After almost 50 years, we're getting rather familiar with Mars. We have spacecraft images dating back to 1965 and chemical evidence from lander missions beginning in the 1970s. For years, orbiters have been recording the surface of Mars in spy-satellite detail. And Mars has sent actual rock specimens our way in the form of meteorites. A paper in the March 7 issue of Science argues that most of the Mars rocks in our collections come from one place, a big young crater named Mojave.

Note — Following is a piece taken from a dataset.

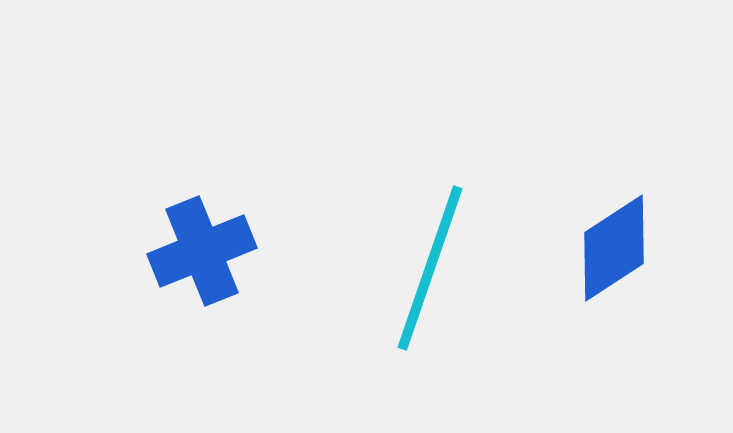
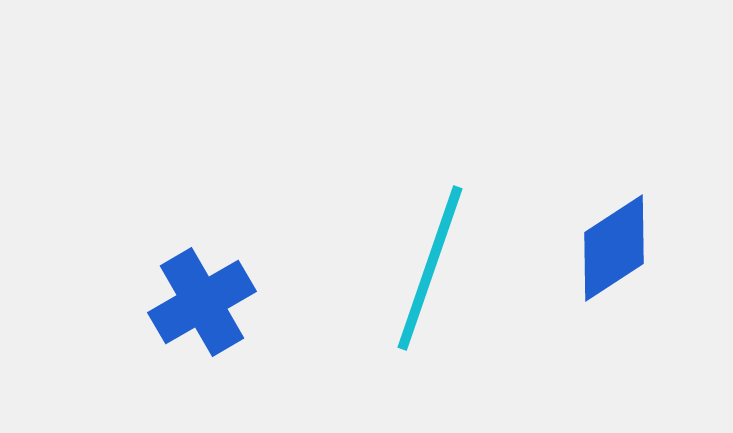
blue cross: moved 51 px down; rotated 8 degrees counterclockwise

Rocks from Mars are a rare component of the hundreds of thousands of meteorites we've collected. They're flung into space when cosmic collisions on Mars blast craters in its rocky crust, then they drift around the solar system for a while until Earth's gravity draws them close enough to fall. We have about 150 specimens in our hands. Nearly all of them are the same rock type, given the name shergottite after the meteorite named Shergotty, which fell near Sherghati, India, in 1865. It's a heavy, magnesium-rich mix of the minerals olivine, pyroxene and feldspar that is similar to the so-called ultramafic rocks of our own oceanic crust.
The Science paper reports efforts to trace shergottites and other Martian meteorites to their source. The research team, consisting of Stephanie Werner (University of Oslo), Anouck Ody (Lyon University) and François Poulet (Paris University Sud), first presented their work at the Lunar and Planetary Science Conference last year in Texas, but this paper marks its formal publication.
The authors had several facts at their disposal. The Martian stones consist of a well-known mix of minerals that can be checked against satellite observations of the Martian surface. They have a controversially wide range of age determinations, with most being more than 4 billion years old and a few as young as 150 million years old. And they have been exposed to cosmic rays for as little as 1 million years. This represents the time they were floating in space before falling to Earth.
Werner's team then made a new search for the youngest craters on Mars. These are best known from their fresh appearance and the presence of dust deposits that form a star-shaped pattern. The rays don't show up well in ordinary light, but thermal images taken at night display them well. A prevous study found eight of these rayed craters, most of them only a few kilometers across. Only one of that group, Zunil, is large enough (about 10 km across) that the energy spent in forming it could have launched rocks free of Mars's gravity.